I'm trying to read in a .csv file in R from the IRS and it doesn't appear to be formatted in any weird way, and I'm just using the read.table function as I've used a million times before. I can't find any solutions already available to this problem that seem to help me. Here's the code I'm using:
我试着从IRS读取。csv文件,它看起来没有任何奇怪的格式,我只是使用读取。表函数,我已经用了一百万次了。我找不到任何解决这个问题的办法,似乎对我有帮助。下面是我使用的代码:
data_0910<-read.table("/Users/blahblahblah/countyinflow0910.csv",header=T,stringsAsFactors=FALSE,colClasses="character")

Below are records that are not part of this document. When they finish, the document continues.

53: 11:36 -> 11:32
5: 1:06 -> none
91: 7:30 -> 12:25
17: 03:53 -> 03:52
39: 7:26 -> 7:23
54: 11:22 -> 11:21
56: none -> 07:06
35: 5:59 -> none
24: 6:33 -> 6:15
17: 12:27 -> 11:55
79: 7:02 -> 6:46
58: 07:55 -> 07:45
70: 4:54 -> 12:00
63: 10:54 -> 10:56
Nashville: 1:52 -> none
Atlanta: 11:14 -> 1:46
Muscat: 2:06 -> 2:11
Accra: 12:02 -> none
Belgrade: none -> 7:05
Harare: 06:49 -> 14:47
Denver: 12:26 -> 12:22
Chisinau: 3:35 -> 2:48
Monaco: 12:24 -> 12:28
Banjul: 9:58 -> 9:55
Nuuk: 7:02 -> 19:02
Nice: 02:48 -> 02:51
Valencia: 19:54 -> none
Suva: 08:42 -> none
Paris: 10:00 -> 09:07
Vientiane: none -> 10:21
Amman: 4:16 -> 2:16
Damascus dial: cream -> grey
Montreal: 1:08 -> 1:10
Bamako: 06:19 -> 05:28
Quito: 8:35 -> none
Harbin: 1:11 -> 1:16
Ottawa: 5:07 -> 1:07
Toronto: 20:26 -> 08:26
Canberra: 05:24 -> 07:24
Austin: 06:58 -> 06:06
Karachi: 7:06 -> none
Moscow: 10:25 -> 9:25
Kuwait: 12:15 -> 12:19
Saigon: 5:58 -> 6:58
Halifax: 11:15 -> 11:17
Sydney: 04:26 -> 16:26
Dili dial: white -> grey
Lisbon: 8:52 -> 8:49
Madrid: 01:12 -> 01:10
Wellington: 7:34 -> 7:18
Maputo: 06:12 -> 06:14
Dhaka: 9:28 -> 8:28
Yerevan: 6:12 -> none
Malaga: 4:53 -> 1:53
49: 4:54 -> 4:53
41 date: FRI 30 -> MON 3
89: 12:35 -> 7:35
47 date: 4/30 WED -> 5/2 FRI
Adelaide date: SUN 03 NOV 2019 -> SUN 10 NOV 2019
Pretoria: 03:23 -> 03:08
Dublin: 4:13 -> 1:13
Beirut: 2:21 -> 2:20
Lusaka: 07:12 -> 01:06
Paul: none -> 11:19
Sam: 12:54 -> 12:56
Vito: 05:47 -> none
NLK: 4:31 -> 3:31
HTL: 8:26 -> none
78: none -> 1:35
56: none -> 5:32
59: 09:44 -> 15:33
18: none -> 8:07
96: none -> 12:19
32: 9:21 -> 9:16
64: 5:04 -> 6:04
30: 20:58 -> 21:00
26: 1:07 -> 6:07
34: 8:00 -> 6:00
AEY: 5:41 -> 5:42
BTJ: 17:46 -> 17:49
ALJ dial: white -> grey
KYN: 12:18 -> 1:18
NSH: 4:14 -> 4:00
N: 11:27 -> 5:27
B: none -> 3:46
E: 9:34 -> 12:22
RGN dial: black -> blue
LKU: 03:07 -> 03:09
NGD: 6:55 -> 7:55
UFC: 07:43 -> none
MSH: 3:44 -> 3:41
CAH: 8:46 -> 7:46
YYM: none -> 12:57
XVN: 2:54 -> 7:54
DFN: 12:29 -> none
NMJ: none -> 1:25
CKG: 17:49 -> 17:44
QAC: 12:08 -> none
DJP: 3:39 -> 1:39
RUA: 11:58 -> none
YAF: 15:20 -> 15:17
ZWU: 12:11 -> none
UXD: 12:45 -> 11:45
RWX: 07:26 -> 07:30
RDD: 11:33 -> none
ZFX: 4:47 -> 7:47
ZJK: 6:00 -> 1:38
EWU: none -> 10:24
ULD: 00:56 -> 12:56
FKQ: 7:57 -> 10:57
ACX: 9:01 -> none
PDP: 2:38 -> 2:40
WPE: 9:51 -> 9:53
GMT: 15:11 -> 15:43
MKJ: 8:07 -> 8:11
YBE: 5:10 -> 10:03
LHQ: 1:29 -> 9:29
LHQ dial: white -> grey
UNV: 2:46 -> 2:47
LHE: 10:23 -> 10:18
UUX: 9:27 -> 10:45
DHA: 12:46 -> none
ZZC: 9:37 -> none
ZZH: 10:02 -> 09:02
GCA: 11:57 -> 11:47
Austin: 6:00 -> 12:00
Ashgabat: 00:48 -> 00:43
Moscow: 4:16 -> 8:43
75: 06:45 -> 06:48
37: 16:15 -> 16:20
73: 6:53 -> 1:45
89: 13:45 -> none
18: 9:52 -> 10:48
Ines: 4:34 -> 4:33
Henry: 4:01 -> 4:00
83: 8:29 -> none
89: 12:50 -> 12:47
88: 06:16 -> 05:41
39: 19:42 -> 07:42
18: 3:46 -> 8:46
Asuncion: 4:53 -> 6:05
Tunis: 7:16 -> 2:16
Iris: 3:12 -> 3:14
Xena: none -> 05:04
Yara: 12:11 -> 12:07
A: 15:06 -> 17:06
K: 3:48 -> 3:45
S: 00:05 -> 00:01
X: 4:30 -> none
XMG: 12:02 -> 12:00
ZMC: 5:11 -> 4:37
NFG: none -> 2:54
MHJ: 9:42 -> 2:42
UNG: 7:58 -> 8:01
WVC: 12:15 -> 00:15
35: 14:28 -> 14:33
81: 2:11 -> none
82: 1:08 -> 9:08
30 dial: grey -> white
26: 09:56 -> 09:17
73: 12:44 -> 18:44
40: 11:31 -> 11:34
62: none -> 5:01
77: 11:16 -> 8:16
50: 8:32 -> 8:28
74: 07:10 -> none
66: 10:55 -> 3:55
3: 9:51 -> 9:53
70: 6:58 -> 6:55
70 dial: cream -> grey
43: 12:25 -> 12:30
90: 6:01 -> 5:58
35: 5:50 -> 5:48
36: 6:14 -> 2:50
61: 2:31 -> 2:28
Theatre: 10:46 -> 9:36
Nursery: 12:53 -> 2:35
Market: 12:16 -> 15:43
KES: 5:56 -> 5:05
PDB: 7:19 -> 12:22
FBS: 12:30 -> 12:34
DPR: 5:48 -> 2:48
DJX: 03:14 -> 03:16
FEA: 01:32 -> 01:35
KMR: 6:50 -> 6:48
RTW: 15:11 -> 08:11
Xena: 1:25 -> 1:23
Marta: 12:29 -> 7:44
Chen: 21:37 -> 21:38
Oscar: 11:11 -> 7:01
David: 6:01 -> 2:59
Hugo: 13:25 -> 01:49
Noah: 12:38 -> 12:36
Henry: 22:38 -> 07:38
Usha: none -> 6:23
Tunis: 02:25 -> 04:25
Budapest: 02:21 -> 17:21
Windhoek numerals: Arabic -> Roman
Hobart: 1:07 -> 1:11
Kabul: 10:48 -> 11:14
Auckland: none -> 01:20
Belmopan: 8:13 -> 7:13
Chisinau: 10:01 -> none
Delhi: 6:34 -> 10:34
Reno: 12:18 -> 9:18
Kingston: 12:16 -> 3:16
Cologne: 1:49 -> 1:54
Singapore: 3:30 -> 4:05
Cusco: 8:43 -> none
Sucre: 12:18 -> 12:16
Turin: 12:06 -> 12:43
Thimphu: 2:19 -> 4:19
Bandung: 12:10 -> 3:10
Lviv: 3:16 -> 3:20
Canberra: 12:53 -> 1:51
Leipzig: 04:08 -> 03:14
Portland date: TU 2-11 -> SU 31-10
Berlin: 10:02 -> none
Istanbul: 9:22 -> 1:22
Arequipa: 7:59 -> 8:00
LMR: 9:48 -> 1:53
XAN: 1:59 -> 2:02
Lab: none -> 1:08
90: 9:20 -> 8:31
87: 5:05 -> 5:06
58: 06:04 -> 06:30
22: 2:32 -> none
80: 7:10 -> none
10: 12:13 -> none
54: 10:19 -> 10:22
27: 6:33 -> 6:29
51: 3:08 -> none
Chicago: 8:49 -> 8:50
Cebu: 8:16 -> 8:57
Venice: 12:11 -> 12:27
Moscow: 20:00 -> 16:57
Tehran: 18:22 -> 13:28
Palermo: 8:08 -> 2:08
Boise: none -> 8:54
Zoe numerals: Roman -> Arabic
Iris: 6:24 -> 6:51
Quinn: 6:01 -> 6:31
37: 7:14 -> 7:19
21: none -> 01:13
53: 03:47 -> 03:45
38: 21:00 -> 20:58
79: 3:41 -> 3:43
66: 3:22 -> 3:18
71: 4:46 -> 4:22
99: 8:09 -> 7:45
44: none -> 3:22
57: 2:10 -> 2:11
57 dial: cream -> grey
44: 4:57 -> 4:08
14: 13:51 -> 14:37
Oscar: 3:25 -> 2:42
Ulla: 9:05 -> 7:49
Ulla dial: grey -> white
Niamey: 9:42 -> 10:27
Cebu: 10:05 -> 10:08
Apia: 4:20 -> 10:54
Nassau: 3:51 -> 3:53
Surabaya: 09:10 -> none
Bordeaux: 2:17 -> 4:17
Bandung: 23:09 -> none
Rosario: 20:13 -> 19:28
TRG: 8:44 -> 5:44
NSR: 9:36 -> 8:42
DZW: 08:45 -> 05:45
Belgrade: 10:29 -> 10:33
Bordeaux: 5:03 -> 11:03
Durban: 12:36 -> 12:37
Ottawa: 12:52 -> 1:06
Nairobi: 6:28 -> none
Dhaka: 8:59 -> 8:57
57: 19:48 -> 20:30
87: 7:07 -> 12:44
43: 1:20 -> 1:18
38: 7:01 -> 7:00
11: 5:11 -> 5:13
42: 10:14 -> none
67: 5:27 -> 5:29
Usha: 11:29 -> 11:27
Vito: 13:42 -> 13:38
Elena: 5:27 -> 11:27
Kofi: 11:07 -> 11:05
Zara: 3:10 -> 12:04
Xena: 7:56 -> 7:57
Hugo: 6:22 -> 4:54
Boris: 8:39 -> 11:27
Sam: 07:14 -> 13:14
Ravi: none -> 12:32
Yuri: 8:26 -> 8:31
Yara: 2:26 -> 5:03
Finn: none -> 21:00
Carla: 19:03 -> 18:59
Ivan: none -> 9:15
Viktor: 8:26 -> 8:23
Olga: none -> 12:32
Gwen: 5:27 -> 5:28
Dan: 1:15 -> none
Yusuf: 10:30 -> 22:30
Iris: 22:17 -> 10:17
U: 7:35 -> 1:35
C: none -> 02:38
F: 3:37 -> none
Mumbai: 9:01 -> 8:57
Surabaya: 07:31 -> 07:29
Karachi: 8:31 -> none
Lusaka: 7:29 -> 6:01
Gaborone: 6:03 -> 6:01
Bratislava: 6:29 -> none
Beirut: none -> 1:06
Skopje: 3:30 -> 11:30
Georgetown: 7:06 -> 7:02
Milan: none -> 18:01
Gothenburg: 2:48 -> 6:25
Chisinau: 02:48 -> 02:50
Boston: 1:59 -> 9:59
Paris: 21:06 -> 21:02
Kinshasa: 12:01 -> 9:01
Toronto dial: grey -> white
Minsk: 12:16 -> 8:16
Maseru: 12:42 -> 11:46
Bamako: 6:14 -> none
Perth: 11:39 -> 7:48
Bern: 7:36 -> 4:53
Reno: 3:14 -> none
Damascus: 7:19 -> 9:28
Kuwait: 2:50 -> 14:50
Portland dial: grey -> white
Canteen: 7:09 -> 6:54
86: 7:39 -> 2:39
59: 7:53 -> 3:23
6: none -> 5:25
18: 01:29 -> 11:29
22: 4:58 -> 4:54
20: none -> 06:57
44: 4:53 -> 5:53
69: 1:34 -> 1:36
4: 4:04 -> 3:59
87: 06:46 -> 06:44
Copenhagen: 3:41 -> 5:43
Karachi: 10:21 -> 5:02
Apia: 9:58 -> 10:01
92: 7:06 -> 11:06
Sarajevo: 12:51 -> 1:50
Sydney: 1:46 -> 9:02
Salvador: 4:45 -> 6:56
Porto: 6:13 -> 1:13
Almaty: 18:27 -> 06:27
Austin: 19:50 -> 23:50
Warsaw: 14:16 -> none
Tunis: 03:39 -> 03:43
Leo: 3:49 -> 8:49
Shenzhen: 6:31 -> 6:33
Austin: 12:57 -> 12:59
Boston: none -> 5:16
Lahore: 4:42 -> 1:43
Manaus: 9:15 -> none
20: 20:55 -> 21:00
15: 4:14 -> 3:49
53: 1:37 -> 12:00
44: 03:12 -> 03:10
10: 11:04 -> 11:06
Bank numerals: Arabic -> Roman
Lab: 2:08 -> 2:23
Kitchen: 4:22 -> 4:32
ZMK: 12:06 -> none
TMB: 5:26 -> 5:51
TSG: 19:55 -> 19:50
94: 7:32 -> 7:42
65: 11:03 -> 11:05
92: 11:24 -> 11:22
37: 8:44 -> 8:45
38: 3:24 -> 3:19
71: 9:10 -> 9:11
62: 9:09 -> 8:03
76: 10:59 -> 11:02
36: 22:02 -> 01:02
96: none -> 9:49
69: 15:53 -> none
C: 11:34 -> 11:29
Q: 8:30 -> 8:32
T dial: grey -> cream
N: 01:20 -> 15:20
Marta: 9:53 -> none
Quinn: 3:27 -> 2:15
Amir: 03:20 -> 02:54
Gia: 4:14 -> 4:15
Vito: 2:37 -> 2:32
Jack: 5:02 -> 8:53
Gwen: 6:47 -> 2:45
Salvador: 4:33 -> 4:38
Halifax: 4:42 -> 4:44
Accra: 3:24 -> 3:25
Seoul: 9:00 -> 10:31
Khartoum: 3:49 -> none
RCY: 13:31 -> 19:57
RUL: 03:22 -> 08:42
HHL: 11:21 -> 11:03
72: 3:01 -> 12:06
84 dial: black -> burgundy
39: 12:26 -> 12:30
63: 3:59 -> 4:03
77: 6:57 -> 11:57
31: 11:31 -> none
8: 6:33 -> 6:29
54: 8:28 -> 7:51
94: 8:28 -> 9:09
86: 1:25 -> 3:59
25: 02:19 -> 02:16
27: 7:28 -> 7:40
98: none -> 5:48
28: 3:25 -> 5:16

Error in read.table("/Users/blahblahblah/countyinflow0910.csv", :
more columns than column names
Why is it doing this? If it helps, the .csv files can be found at:
为什么会这样?如果有帮助,.csv文件可在:
http://www.irs.gov/uac/SOI-Tax-Stats-County-to-County-Migration-Data-Files
http://www.irs.gov/uac/SOI-Tax-Stats-County-to-County-Migration-Data-Files
(The ones I need are under the county to county migration .csv section - either inflow or outflow)
(我需要的是县到县的迁移。csv部分-流入或流出)
2 个解决方案
#1
16
It uses commas as separators. So you can either set sep=","
or just use read.csv
:
它使用逗号作为分隔符。所以你可以设置sep=",或者使用read.csv:
x <- read.csv(file="http://www.irs.gov/file_source/pub/irs-soi/countyinflow1011.csv")
dim(x)
## [1] 113593 9
The error is caused by spaces in some of the values, and unmatched quotes. There are no spaces in the header, so read.table
thinks that there is one column. Then it thinks it sees multiple columns in some of the rows. For example, the first two lines (header and first row):
错误是由一些值中的空格和不匹配的引号引起的。标题中没有空格,请阅读。表认为有一列。然后它认为它在某些行中看到了多个列。例如,前两行(标题和第一行):
State_Code_Dest,County_Code_Dest,State_Code_Origin,County_Code_Origin,State_Abbrv,County_Name,Return_Num,Exmpt_Num,Aggr_AGI
00,000,96,000,US,Total Mig - US & For,6973489,12948316,303495582
And unmatched quotes, for example on line 1336 (row 1335) which will confuse read.table
with the default quote
argument (but not read.csv
):
和不匹配的引号,例如在第1336行(第1335行),这将使读取变得混乱。包含默认引用参数的表(但不包含read.csv):
01,089,24,033,MD,Prince George's County,13,30,1040
#2
3
For the Germans:
德国人:
you have to change your decimal commas into a Full stop in your csv-file (in Excel:File -> Options -> Advanced -> "Decimal seperator") , then the error is solved.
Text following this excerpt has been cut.